Integrate RadixGraph into your project: (1) include the header file src/radixgraph.h in your source files; (2) link with the static library libRG.a when compiling your project. Example:

g++ your_source.cpp -o your_program -I/path_to_radixgraph/src -L/path_to_radixgraph/build -lRG -fopenmp -ltbb -std=c++17 -O3

APIs

See example usages in the examples directory. See full APIs with comments from src/radixgraph.h. The Vertex and WeightedEdge classes are defined in src/utils.h.

RadixGraph API list:

  • bool InsertEdge(NodeID src, NodeID des, float weight);
  • bool UpdateEdge(NodeID src, NodeID des, float weight);
  • bool DeleteEdge(NodeID src, NodeID des);
  • bool GetNeighbours(NodeID src, std::vector<WeightedEdge> &neighbours, int timestamp=2147483647);
  • bool GetNeighbours(Vertex* src, std::vector<WeightedEdge> &neighbours, int timestamp=2147483647);
  • bool GetNeighboursByOffset(int src, std::vector<WeightedEdge> &neighbours, int timestamp=2147483647);
  • void CreateSnapshots(bool sort_neighbours=false, bool make_dense=false);
  • int GetGlobalTimestamp();
  • void SetNumThreads(int nth=64);
  • int GetInternalID(NodeID id);
  • NodeID GetExternalID(int offset);
  • NodeID GetExternalID(WeightedEdge& e);
  • int GetNumVertices();
  • void SetExpandRate(double ratio);

To fully exploit the performance of RadixGraph and ensure correctness, do take care of following things that may affect the efficiency and space:

  • Concurrent reads and writes: by default it is disabled. To support concurrent workloads of RadixGraph where reads and writes are executed concurrently, you can: (1) set global_info.is_mixed_workloads = true before initiating RadixGraph; (2) pause all current workloads, set global_info.is_mixed_workloads = true and execute CreateSnapshots() in RadixGraph, after which you can resume workloads. This will enable MVCC components, like creating timestamps and multi-versioned arrays. The cost is that the memory consumption will be slightly higher and the read operations are slightly slower to ensure consistency.
  • Read-heavy workloads: if the next workloads are read-heavy, it is suggested to run CreateSnapshot() of RadixGraph before executing the workload. This will merge all log segments into their snapshot segments and improve read efficiency. This process is exclusive, i.e., reads and writes should be paused during the process.
  • Maximum number of threads: the default maximum number of threads is 64; to change this, use SetNumThreads() function or initialize the RadixGraph with an appropriate _num_threads parameter. The SetNumThreads() function is also exclusive.

Test modules

Test modules contain test_radixgraph, test_gapbs, test_analytics, test_batch_updates, test_trie, test_trie_workload, test_transform_continuous, and test_vertex_index. They are mainly used for testing correctness and case studies for RadixGraph and SORT. For comparison with other systems and experiments on real-world graphs, please refer to GFE Driver for RadixGraph.

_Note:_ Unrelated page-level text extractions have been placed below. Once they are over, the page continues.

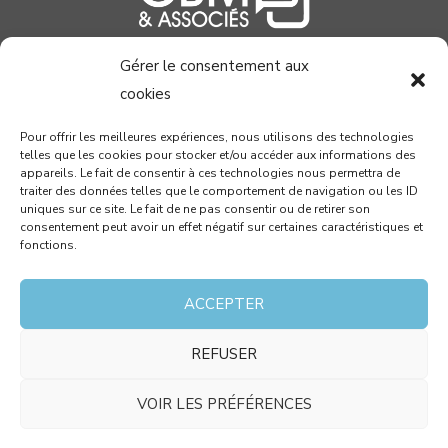
Gérer le consentement aux
04 99 58 37 40
cookies
contact@cabinetcbm.com
Pour offrir les meilleures expériences, nous utilisons des technologies
telles que les cookies pour stocker et/ou accéder aux informations des
78 allée John Napier
appareils. Le fait de consentir à ces technologies nous permettra de
Atrium du Millénaire
traiter des données telles que le comportement de navigation ou les ID
uniques sur ce site. Le fait de ne pas consentir ou de retirer son
34000 MONTPELLIER
consentement peut avoir un effet négatif sur certaines caractéristiques et
fonctions.
RECEVEZ PAR MAIL NOTRE NEWSLETTER !
ACCEPTER
REFUSER
J’accepte que les données saisies dans ce formulaire
soient utilisées pour me contacter dans le cadre de
VOIR LES PRÉFÉRENCES
ma demande et conformément aux mentions légales.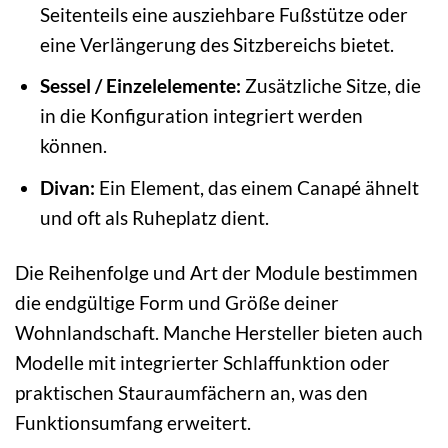
Seitenteils eine ausziehbare Fußstütze oder
eine Verlängerung des Sitzbereichs bietet.
Sessel / Einzelelemente:
Zusätzliche Sitze, die
in die Konfiguration integriert werden
können.
Divan:
Ein Element, das einem Canapé ähnelt
und oft als Ruheplatz dient.
Die Reihenfolge und Art der Module bestimmen
die endgültige Form und Größe deiner
Wohnlandschaft. Manche Hersteller bieten auch
Modelle mit integrierter Schlaffunktion oder
praktischen Stauraumfächern an, was den
Funktionsumfang erweitert.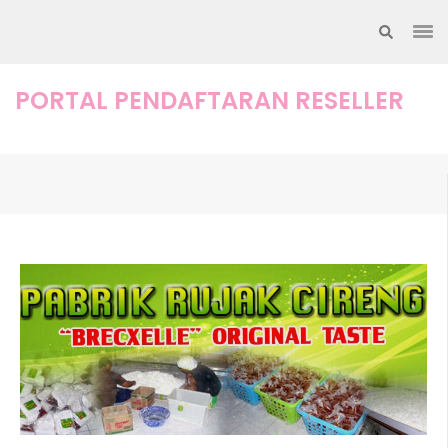
Lompat
ke
konten
(Tekan
PORTAL PENDAFTARAN RESELLER
Enter)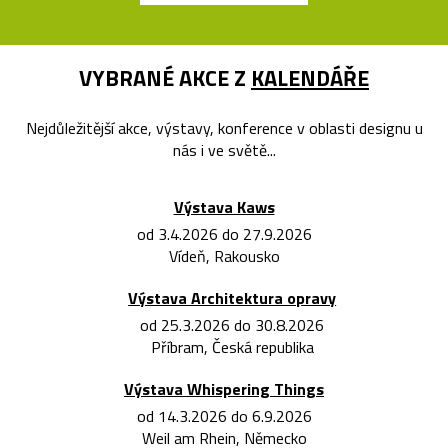
VYBRANÉ AKCE Z
KALENDÁŘE
Nejdůležitější akce, výstavy, konference v oblasti designu u
nás i ve světě...
Výstava Kaws
od 3.4.2026 do 27.9.2026
Vídeň, Rakousko
Výstava Architektura opravy
od 25.3.2026 do 30.8.2026
Příbram, Česká republika
Výstava Whispering Things
od 14.3.2026 do 6.9.2026
Weil am Rhein, Německo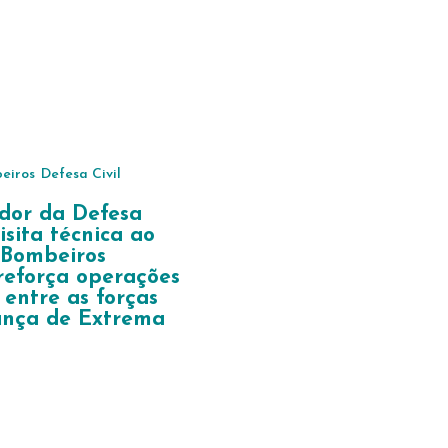
eiros
Defesa Civil
dor da Defesa
visita técnica ao
 Bombeiros
 reforça operações
 entre as forças
ança de Extrema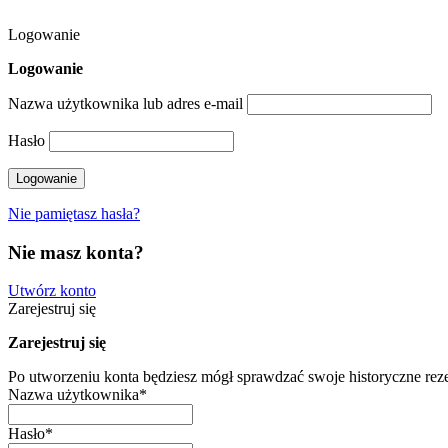
Logowanie
Logowanie
Nazwa użytkownika lub adres e-mail
Hasło
Nie pamiętasz hasła?
Nie masz konta?
Utwórz konto
Zarejestruj się
Zarejestruj się
Po utworzeniu konta będziesz mógł sprawdzać swoje historyczne rez
Nazwa użytkownika
*
Hasło
*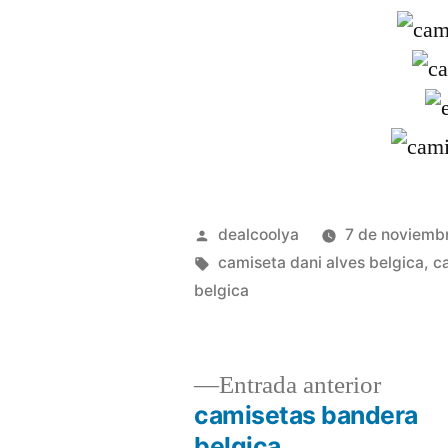
Publicado
dealcoolya
7 de noviemb
por
Etiquetas:
camiseta dani alves belgica
,
c
belgica
Entrad
Entrada anterior
anterio
camisetas bandera
Navegación
belgica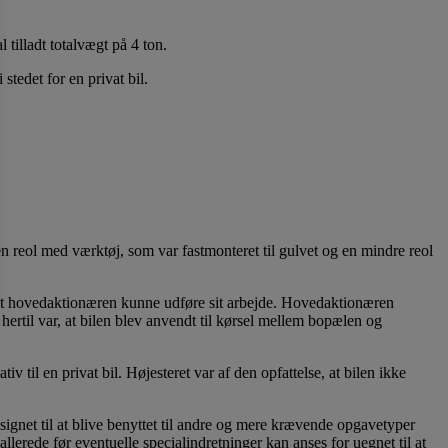
illadt totalvægt på 4 ton.
stedet for en privat bil.
 reol med værktøj, som var fastmonteret til gulvet og en mindre reol
r, at hovedaktionæren kunne udføre sit arbejde. Hovedaktionæren
n hertil var, at bilen blev anvendt til kørsel mellem bopælen og
iv til en privat bil. Højesteret var af den opfattelse, at bilen ikke
ignet til at blive benyttet til andre og mere krævende opgavetyper
lerede før eventuelle specialindretninger kan anses for uegnet til at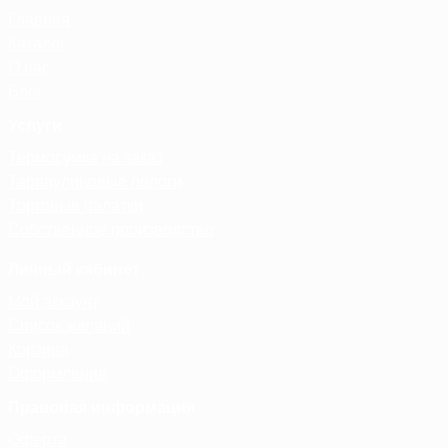
Главная
Каталог
О нас
Блог
Услуги
Термосумка на заказ
Тарпаулиновые пологи
Торговые палатки
Собственное производство
Личный кабинет
Мой аккаунт
Список желаний
Корзина
Оформление
Правовая информация
Оферта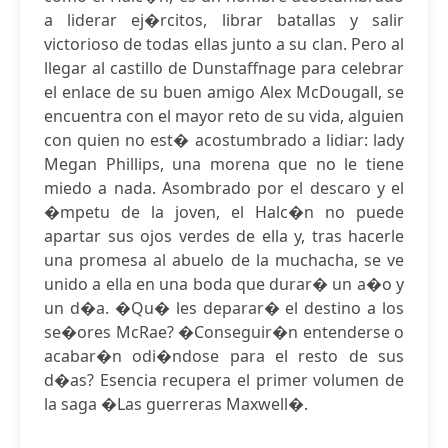
a liderar ej�rcitos, librar batallas y salir
victorioso de todas ellas junto a su clan. Pero al
llegar al castillo de Dunstaffnage para celebrar
el enlace de su buen amigo Alex McDougall, se
encuentra con el mayor reto de su vida, alguien
con quien no est� acostumbrado a lidiar: lady
Megan Phillips, una morena que no le tiene
miedo a nada. Asombrado por el descaro y el
�mpetu de la joven, el Halc�n no puede
apartar sus ojos verdes de ella y, tras hacerle
una promesa al abuelo de la muchacha, se ve
unido a ella en una boda que durar� un a�o y
un d�a. �Qu� les deparar� el destino a los
se�ores McRae? �Conseguir�n entenderse o
acabar�n odi�ndose para el resto de sus
d�as? Esencia recupera el primer volumen de
la saga �Las guerreras Maxwell�.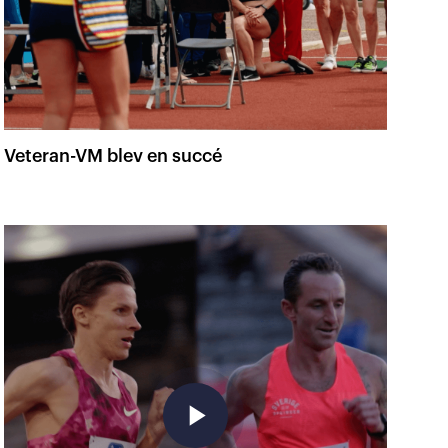
Veteran-VM blev en succé
play_arrow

test_radixgraph randomly generates a graph of n vertices, m edges and the vertex ids are within [0, u-1]. It will output the efficiency of RadixGraph on this randomly generated graph. You can also test RadixGraph with your dataset by ./test_radixgraph <edge_file>, where edge_file is a text file containing edges in the format of src des weight in each line.

test_gapbs randomly generates a graph and tests RadixGraph with graph algorithms in GAP Benchmark Suite. Similarly, you can also test RadixGraph with your dataset by ./test_gapbs <edge_file>.

test_analytics is a more comprehensive test module for graph analytics, including both GAPBS algorithms and multi-hop queries. You can test RadixGraph with your dataset by ./test_analytics <edge_file>.

test_batch_updates reads in a data file by ./test_batch_updates <edge_file> and inserts edges into RadixGraph to construct the graph. Then it performs updates with different batch sizes to evaluate the efficiencies for different batches.

test_trie randomly generates n vertex ids and inserts them into your customized Trie. It will output the efficiency and space consumption of your Trie on this vertex set and compare it with SORT.

test_trie_workload evaluates memory footprints of SORT and vEB tree under different workloads. It will also output the log file workload_<workload_type>_log.txt that records the memory footprints during the insertion process. You can plot the footprints by running python3 plot_workload_log.py. Figures will be saved in figures/workload_log.pdf.

test_transform_continuous randomly generates 10^7 vertex ids within [0, 2^32-1] and tests time costs of transforming SORT when inserting these 10^7 vertex ids. It will also record the memory footprint of SORT during the insertion and transformation process into memory_log.txt. You can plot the footprint by running python3 plot_memory_log.py. Figures will be saved in figures/memory_log.pdf.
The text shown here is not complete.